I noticed on the AGR site that "select city pairs" using Acela Biz Class earn 500 miles. (EXAMPLE: NYP-WAS) Couple of questions:

1) Are those 500 miles all considered "Rail Points"? (I think they are)

2) If I ticket myself WAS-NYP, ($6.00 more than BWI) but don't board 'til BWI, will I still earn the points? (I think I will) OR, does BWI actually 'count' as WAS. (I don't think it does)

I'm sure it's been asked B4, but I'm a lard-a___, lazy mo-fo, so help me out please.
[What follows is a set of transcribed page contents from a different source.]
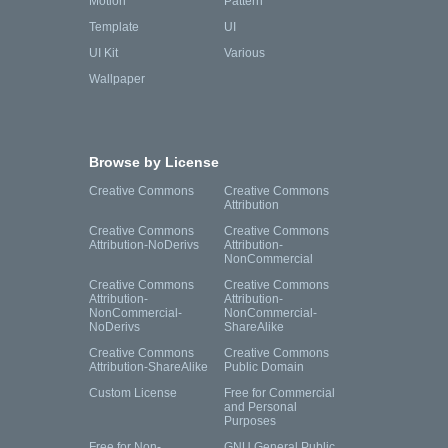
Motion
Pattern
Template
UI
UI Kit
Various
Wallpaper
Browse by License
Creative Commons
Creative Commons
Attribution
Creative Commons
Creative Commons
Attribution-NoDerivs
Attribution-
NonCommercial
Creative Commons
Creative Commons
Attribution-
Attribution-
NonCommercial-
NonCommercial-
NoDerivs
ShareAlike
Creative Commons
Creative Commons
Attribution-ShareAlike
Public Domain
Custom License
Free for Commercial
and Personal
Purposes
Free for Non-
GNU General Public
Thanx!


----------



## the_traveler (Jan 4, 2010)

The select city pairs are



> *Select city pairs are: Boston - Stamford, Boston - New York, Boston - Newark, Boston - Metropark, Boston - Washington, Boston - Philadelphia, Boston Back Bay - Stamford, Boston Back Bay - New York, Boston Back Bay - Newark, Boston Back Bay - Metropark, Boston Back Bay - Washington, Boston Back Bay - Philadelphia, Route 128 - Stamford, Route 128 - New York, Route 128 - Newark, Route 128 - Metropark, Route 128 - Washington, Route 128 - Philadelphia, Stamford - Washington, New York - Washington, Newark - Washington, Metropark - Washington.
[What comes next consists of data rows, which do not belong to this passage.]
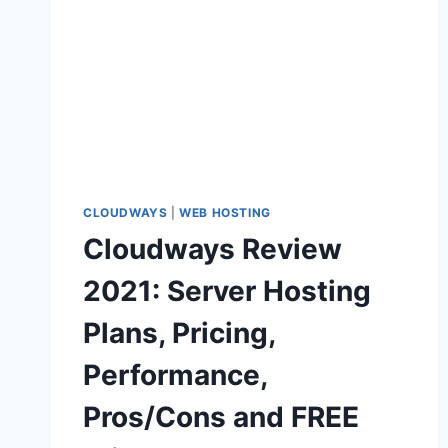
CLOUDWAYS
|
WEB HOSTING
Cloudways Review
2021: Server Hosting
Plans, Pricing,
Performance,
Pros/Cons and FREE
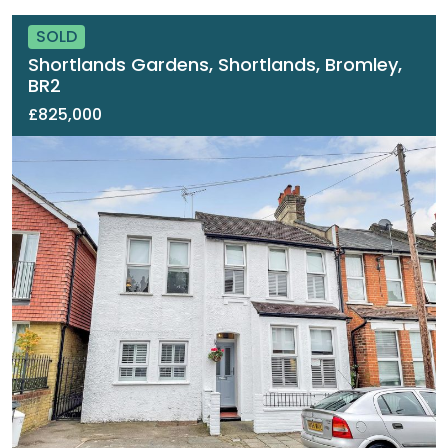
SOLD
Shortlands Gardens, Shortlands, Bromley,
BR2
£825,000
To answer the 2nd question, the answer is book from WAS, but you can bard at BWI. As an example, many do just that in PVD. (Book BOS-NYP or NYP-BOS but get on or off in PVD.) The reason is that PVD-NYP earns 2/$ while BOS-NYP earns 500/750! And it's only $4 more!


----------



## Ryan (Jan 4, 2010)

I haven't done one yet, but WAS - MET is the shortest (and I assume cheapest) city pair from WAS.


----------



## wayman (Jan 4, 2010)

the_traveler said:


> The select city pairs are
> 
> 
> > *Select city pairs are: Boston - Stamford, Boston - New York, Boston - Newark, Boston - Metropark, Boston - Washington, Boston - Philadelphia, Boston Back Bay - Stamford, Boston Back Bay - New York, Boston Back Bay - Newark, Boston Back Bay - Metropark, Boston Back Bay - Washington, Boston Back Bay - Philadelphia, Route 128 - Stamford, Route 128 - New York, Route 128 - Newark, Route 128 - Metropark, Route 128 - Washington, Route 128 - Philadelphia, Stamford - Washington, New York - Washington, Newark - Washington, Metropark - Washington.
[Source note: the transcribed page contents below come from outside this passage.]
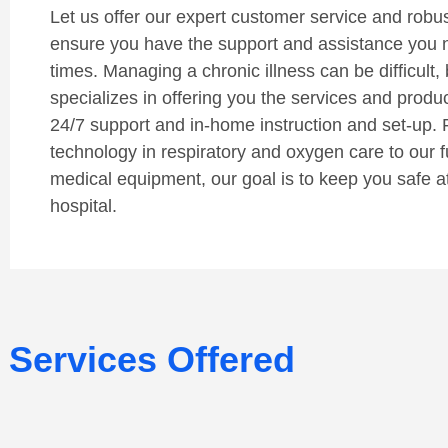
Let us offer our expert customer service and robust 
ensure you have the support and assistance you 
times. Managing a chronic illness can be difficult, 
specializes in offering you the services and produ
24/7 support and in-home instruction and set-up. 
technology in respiratory and oxygen care to our fu
medical equipment, our goal is to keep you safe a
hospital.
Services Offered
To put it another way (perhaps clearer):

*City pairs involving Boston* (travel in either direction)

pick any one Boston station (*BOS,BBY,RTE*)

AND

pick any one of the *bold* stations from this list:

PVD,NLC,NHV,*STM,NYP,NWK,MET,PHL*,WIL,BAL,BWI,*WAS*

I don't understand why WIL, BAL, and BWI are not eligible with Boston stations, but them's the rules.

*City pairs involving Washington* (travel in either direction)

pick any one Washington station (*WAS*)

AND

pick any one of the *bold* stations from this list:

BWI,BAL,WIL,PHL,*MET,NWK,NYP,STM*,NHV,NLC,PVD,*RTE,BBY,BOS*

I don't understand why NHV, NLC, and PVD are not eligible with Washington, but them's the rules.


----------



## Shanghai (Jan 4, 2010)

It does appear odd that WAS to PVD is not allowed but WAS to STM is allowed.

Same is true for BOS to WIL, BAL & BWI. Must be some form of politics!!


----------